1. List some pros and cons of using a stereo camera versus LiDAR versus RADAR for perception. You can research examples from the industry on why do they use specific sensors and not others. 
2. Stereo cameras are capable of perceiving both color and depth for each pixel. These cameras can be bought plug-and-play solutions (for example Intel RealSense or StereoLabs ZED 2) or self-made using industrial cameras (for example Basler). Computing depth from multiple cameras requires processing, called "depth estimation", which is done onboard on the plug and play solutions. Which solution would you opt for if you had a small team with a short budget? Consider complexity, reliability and cost on your decision.
3. In an autonomous car, monitorization and reaction to critical failures are essential to prevent uncontrolled behavior. According to the rulebook and the beginner's guide, what must happen if the car detects a camera and/or LiDAR malfunction? Select the correct option(s), mentioning the relevant rule(s) you found:
    1. Play a sound using the TSAC.
    2. Eject the processing computer.
    3. Activate the EBS.
    4. Send a text message to the officials notifying the issue.
    5. Autonomously approach the ASR to perform a safe shutdown.
4. Usually an autonomous driving pipeline is divided into perception, planning and control. Which algorithms are most commonly used by formula student teams on each of these stages? You can research other teams' social media or FSG Academy, for example.
5. On a Formula Student car with an Autonomous System, for the car to operate on Manual Mode (with a driver) some verifications must be done by the Autonomous System. What are they?

1. 
It all depends on the context, obviously. A stereo camera, let’s say an RGBD one that can capture both image and depth, can be super useful, for example, if we’re training models that need to recognize some kinda of objects present on the image, having that depth perception is a huge plus. You can even find some solutions for that with pre-processing that’ll give you a thermal image with depth info on the different elements (https://github.com/apple/ml-depth-pro). But honestly, having that real-time depth perception right from the start is a big advantage.
If you’ve got something moving—like a drone or a car—depth perception is a must for making quick decisions. And getting depth directly from the camera saves a lot of resources, especially compared to a 2D camera, where you’d have to do way more processing to get the same kind of data, like i said before.
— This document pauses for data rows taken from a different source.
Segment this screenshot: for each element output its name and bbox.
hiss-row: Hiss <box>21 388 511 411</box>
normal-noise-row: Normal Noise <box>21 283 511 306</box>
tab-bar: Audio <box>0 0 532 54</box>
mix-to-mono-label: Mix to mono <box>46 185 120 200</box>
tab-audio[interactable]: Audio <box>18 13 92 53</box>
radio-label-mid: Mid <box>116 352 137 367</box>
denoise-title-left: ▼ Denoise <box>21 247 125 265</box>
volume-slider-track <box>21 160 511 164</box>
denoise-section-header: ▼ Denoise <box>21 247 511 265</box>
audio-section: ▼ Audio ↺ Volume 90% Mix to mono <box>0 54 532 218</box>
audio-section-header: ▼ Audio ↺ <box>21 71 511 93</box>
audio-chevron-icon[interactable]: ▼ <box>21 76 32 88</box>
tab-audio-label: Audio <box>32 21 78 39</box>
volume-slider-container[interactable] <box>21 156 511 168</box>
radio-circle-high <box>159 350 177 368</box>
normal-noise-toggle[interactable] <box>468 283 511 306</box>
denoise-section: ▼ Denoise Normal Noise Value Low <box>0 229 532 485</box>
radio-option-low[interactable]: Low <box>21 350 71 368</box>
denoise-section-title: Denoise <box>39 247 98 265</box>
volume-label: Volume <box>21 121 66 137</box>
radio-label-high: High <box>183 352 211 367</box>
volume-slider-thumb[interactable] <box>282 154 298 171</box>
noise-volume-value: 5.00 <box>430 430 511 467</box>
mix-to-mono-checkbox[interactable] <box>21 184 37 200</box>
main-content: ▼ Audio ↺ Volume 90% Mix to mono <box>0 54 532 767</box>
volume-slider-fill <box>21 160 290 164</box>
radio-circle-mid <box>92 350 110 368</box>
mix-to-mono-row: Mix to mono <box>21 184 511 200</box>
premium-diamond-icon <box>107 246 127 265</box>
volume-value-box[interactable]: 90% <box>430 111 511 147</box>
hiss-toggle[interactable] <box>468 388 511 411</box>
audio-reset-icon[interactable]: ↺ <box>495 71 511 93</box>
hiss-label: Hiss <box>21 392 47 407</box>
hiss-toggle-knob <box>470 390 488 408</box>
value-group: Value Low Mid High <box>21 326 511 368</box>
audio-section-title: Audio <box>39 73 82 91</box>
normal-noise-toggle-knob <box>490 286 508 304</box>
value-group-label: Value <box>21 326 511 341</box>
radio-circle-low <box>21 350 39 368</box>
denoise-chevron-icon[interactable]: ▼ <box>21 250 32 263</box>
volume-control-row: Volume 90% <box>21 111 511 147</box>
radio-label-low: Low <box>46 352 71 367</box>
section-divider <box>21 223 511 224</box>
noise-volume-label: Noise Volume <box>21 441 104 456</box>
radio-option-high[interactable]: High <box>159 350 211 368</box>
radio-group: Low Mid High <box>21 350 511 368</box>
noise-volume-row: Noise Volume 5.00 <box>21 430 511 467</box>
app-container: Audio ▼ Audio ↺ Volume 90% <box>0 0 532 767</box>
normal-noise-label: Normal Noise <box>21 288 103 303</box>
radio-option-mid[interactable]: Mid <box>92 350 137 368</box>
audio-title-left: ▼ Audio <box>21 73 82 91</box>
Now, lidar, on the other hand, is awesome when you just need to know distances and mapping the environment without worrying about any visual images. So, if we don’t think image capture is critical, we can just use lidar for measuring distances, depending on the type of robot. Like a robot vacuum, for example. Those don’t need a camera; just lidar and a few sensors to map out their surroundings are more than enough to do the job.

And about radar, it works by sending out radio waves and catching the reflection to calculate distances and object speeds. So Radar’s also better at precisely measuring speed, which is why it’s used in cars to detect other vehicles on the road and gauge their approach accurately. In a nutshell, if you need a system that performs well in all kinds of lighting or weather conditions, radar’s looks like a solid choice at least.

2.
Honestly, if I’ve got a small team and a tight budget, I’d probably go with a plug-and-play solution. With these, you get the depth estimation already built-in, which means I don’t have to worry about setting up a bunch of extra processing on our end. Less hassle, fewer headaches.

Building a custom setup is cool and can be more customizable, sure, but it’s also way more complex. You’d need to handle all that depth estimation yourself, which can be a time suck, not to mention it requires people who really know what they’re doing. And if you’re on a short budget, the extra resources needed for a custom build can quickly add up.

What i usually like to approach is something like "Will need to use this again?" like on other projects or so, if i known for certain that i will, so i start searching the ways to customize the camera my self in my free time, off course it will take a while but in a long run it will be more money saved, and with more knowledge in the topic probably the better it will end up.

So, in terms of reliability and cost-effectiveness, plug-and-play wins here.  But never let end solutions be ALWAYS the first choice.

## Dataset
The used dataset is the well-known MNIST, which is composed of images of handwritten digits (0 to 9) with 28 pixels wide and 28 pixels high.

The goals of most of the models using this dataset is to classify the digit of the image, which is our case.

Download the training and validation dataset:

In [None]:
training_set: torch.utils.data.Dataset = torchvision.datasets.MNIST("./data", train=True, download=True, transform=torchvision.transforms.ToTensor())
validation_set: torch.utils.data.Dataset = torchvision.datasets.MNIST("./data", train=False, download=True, transform=torchvision.transforms.ToTensor())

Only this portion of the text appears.